=== Exercise materials ===

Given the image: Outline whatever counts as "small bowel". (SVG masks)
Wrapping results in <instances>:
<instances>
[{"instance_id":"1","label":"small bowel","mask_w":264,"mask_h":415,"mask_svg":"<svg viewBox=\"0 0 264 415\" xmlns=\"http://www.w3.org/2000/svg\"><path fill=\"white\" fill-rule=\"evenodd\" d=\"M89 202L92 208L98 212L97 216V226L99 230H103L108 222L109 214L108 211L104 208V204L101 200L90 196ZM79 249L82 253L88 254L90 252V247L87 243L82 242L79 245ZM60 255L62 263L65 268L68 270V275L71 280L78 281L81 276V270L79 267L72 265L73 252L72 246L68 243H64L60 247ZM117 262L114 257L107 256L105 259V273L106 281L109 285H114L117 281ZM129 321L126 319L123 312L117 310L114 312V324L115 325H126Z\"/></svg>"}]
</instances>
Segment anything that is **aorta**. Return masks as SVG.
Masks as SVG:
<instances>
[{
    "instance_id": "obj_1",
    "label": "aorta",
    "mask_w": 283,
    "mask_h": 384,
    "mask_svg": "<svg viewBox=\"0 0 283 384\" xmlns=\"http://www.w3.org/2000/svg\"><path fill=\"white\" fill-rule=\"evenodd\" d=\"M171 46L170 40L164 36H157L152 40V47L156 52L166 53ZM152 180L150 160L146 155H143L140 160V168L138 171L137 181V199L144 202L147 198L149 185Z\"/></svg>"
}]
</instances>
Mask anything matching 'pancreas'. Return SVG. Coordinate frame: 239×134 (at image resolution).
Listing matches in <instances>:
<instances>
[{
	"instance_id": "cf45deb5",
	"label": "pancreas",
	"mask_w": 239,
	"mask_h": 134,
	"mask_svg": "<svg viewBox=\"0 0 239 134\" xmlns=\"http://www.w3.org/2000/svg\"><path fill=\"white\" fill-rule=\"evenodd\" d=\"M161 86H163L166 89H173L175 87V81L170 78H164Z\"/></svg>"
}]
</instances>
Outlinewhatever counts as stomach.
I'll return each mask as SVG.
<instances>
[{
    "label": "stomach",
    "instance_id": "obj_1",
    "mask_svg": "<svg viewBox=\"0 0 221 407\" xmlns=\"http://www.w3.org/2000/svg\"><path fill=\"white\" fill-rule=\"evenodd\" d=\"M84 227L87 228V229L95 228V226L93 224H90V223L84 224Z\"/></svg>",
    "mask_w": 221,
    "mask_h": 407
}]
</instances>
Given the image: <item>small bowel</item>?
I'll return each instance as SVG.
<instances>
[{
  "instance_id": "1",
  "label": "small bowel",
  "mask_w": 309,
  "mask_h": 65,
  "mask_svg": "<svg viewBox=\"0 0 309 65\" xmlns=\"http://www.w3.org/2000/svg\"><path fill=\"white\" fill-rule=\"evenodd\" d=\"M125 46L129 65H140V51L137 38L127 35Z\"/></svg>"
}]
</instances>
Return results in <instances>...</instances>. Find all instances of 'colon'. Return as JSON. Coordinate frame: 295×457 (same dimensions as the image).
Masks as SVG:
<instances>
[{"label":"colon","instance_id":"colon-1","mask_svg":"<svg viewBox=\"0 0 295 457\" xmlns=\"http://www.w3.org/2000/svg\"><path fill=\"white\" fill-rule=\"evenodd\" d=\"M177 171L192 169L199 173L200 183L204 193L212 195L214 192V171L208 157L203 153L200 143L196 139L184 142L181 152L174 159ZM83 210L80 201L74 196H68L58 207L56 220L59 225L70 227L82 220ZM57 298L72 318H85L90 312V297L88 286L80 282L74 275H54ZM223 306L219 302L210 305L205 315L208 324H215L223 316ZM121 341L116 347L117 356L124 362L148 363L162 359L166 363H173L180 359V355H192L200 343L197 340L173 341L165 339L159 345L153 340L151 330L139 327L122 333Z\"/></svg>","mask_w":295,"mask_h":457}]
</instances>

===

**What you need to do**
Each entry above needs to be duplicated verbatim.

**Solution to this problem**
Given the image: Outline whatever counts as "small bowel". (SVG masks)
Wrapping results in <instances>:
<instances>
[{"instance_id":"1","label":"small bowel","mask_w":264,"mask_h":415,"mask_svg":"<svg viewBox=\"0 0 264 415\" xmlns=\"http://www.w3.org/2000/svg\"><path fill=\"white\" fill-rule=\"evenodd\" d=\"M89 202L92 208L98 212L97 216V226L99 230H103L108 222L109 214L108 211L104 208V204L101 200L90 196ZM79 249L82 253L88 254L90 252V247L87 243L82 242L79 245ZM60 255L62 263L65 268L68 270V275L71 280L78 281L81 276V270L79 267L72 265L73 252L72 246L68 243H64L60 247ZM117 262L114 257L107 256L105 259V273L106 281L109 285H114L117 281ZM129 321L126 319L123 312L117 310L114 312V324L115 325H126Z\"/></svg>"}]
</instances>
Segment anything that is **aorta**. Return masks as SVG.
Masks as SVG:
<instances>
[{
    "instance_id": "obj_1",
    "label": "aorta",
    "mask_w": 283,
    "mask_h": 384,
    "mask_svg": "<svg viewBox=\"0 0 283 384\" xmlns=\"http://www.w3.org/2000/svg\"><path fill=\"white\" fill-rule=\"evenodd\" d=\"M171 46L170 40L164 36H157L152 40V47L156 52L166 53ZM152 180L150 160L146 155H143L140 160V168L138 171L137 181V199L144 202L147 198L149 185Z\"/></svg>"
}]
</instances>
Mask anything matching 'pancreas'. Return SVG. Coordinate frame: 239×134 (at image resolution).
Listing matches in <instances>:
<instances>
[{
	"instance_id": "cf45deb5",
	"label": "pancreas",
	"mask_w": 239,
	"mask_h": 134,
	"mask_svg": "<svg viewBox=\"0 0 239 134\" xmlns=\"http://www.w3.org/2000/svg\"><path fill=\"white\" fill-rule=\"evenodd\" d=\"M161 86H163L166 89H173L175 87V81L170 78H164Z\"/></svg>"
}]
</instances>
Outlinewhatever counts as stomach.
I'll return each mask as SVG.
<instances>
[{
    "label": "stomach",
    "instance_id": "obj_1",
    "mask_svg": "<svg viewBox=\"0 0 221 407\" xmlns=\"http://www.w3.org/2000/svg\"><path fill=\"white\" fill-rule=\"evenodd\" d=\"M84 227L87 228V229L95 228V226L93 224H90V223L84 224Z\"/></svg>",
    "mask_w": 221,
    "mask_h": 407
}]
</instances>
Given the image: <item>small bowel</item>?
I'll return each instance as SVG.
<instances>
[{
  "instance_id": "1",
  "label": "small bowel",
  "mask_w": 309,
  "mask_h": 65,
  "mask_svg": "<svg viewBox=\"0 0 309 65\" xmlns=\"http://www.w3.org/2000/svg\"><path fill=\"white\" fill-rule=\"evenodd\" d=\"M125 46L129 65H140V51L137 38L127 35Z\"/></svg>"
}]
</instances>
Return results in <instances>...</instances>. Find all instances of 'colon'. Return as JSON. Coordinate frame: 295×457 (same dimensions as the image).
Masks as SVG:
<instances>
[{"label":"colon","instance_id":"colon-1","mask_svg":"<svg viewBox=\"0 0 295 457\" xmlns=\"http://www.w3.org/2000/svg\"><path fill=\"white\" fill-rule=\"evenodd\" d=\"M177 171L192 169L199 173L200 183L204 193L212 195L214 192V171L208 157L203 153L200 143L196 139L184 142L181 152L174 159ZM83 210L80 201L74 196H68L58 207L56 220L59 225L70 227L82 220ZM57 298L72 318H85L90 312V297L88 286L80 282L74 275H54ZM223 306L219 302L210 305L205 315L208 324H215L223 316ZM121 341L116 347L117 356L124 362L148 363L162 359L166 363H173L180 359V355H192L200 343L197 340L173 341L165 339L159 345L153 340L151 330L139 327L122 333Z\"/></svg>","mask_w":295,"mask_h":457}]
</instances>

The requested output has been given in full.